Someone please check my math, but here's the way I see it. Because of the earth's rotation, the sun appears to move across the sky from east to west at a rate of 15 degrees per hour. The moon moves in its orbit around the earth from east to west at a rate of just over .5 degrees per hour (13 degrees per day). This means that if you add the speed of the earth's rotation to the moon's orbital speed, then that means that the moon should appear to cross the sky from east to west at a rate of about 15.5 degrees per hour. Does that sound about right?
Yes, and that is why everyday the Moon rises around 52 minutes and 44 seconds later on East. If today you have a full moon exactly on top at midnight, tomorrow it will be at the same spot almost at 00:53am, next day at 1:45am, and so on. The Earth's rotation must be subtracted from any calculation, this is why the best way is to consider the observer sit over the Sun and seeing it as the heliocentric system as it is. When looking from the Sun, doesn't matter if the Earth is rotating or not, the Moon will be orbiting Earth once per 27.3 days Earth's eastward direction, it WILL produce a project a conical shadow with apex at 380,000km, if the shadow hits Earth we call it solar eclipse, it will move eastward, no matter if the Earth is rotating or not.

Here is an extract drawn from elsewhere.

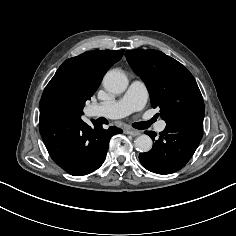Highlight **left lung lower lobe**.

By the unquestionable fact Earth rotates 15°/h, and the Moon orbital speed of 27.3 days is 1022m/s, its projected shadow speed is always faster (eastward) than Earth's surface speed (463m/s on Equator line), depending on where the umbra hits Earth, a fixed observer on Earth could be under umbra for no more than 7 minutes and 32 seconds.
FE rely on a fixed huge Earth and small Sun/Moon rotating above.
The smaller Umbra reported on RE was 120km in diameter, on FE it will create a problem as I reported in another post including formulas. As the FE Sun and FE Moon has only 48km in diameter and the Sun is 4800km of altitude, the Moon creating the total eclipse must be significative lower than the Sun to projects a 120km umbra total shadow, also the Moon must be larger than 48km in diameter. The final formula I calculated was "D*0.015 + 48km", where "D" is the Moon's distance down below from the Sun in kilometers. The Moon must have 48km plus 15 meters per kilometer far from the Sun, and it can not be very close to the Sun since its shadow (umbra) would cover the entire FE below, not only a spot.
The formula is linear if a little away from the Sun. If the Moon is 4800km down from the Sun, it will on the Earth's ground, so, it needs to be 120km in diameter to cast a 120km diameter shadow, 4800*0.015+48 = 120.
Worse, FE would have a solar eclipse every 27.3 days, since there is no way for the Moon closer and lower than the Sun to project its shadow out of FE, it will hit Earth down below - remember, FE is much larger than Sun/Moon. FE is 40 thousand kilometers in diameter, Sun/Moon is only 48 kilometers in diameter and only 8.33% of FE diameter in altitude. I will produce a model with a graph showing how far horizontally and vertically the Moon from the Sun can be in order to still projecting its shadow over FE, of course it would happen every 27.3 days with low nodal lines, but in real world it is not like that. I would love to read FE optical math details about that.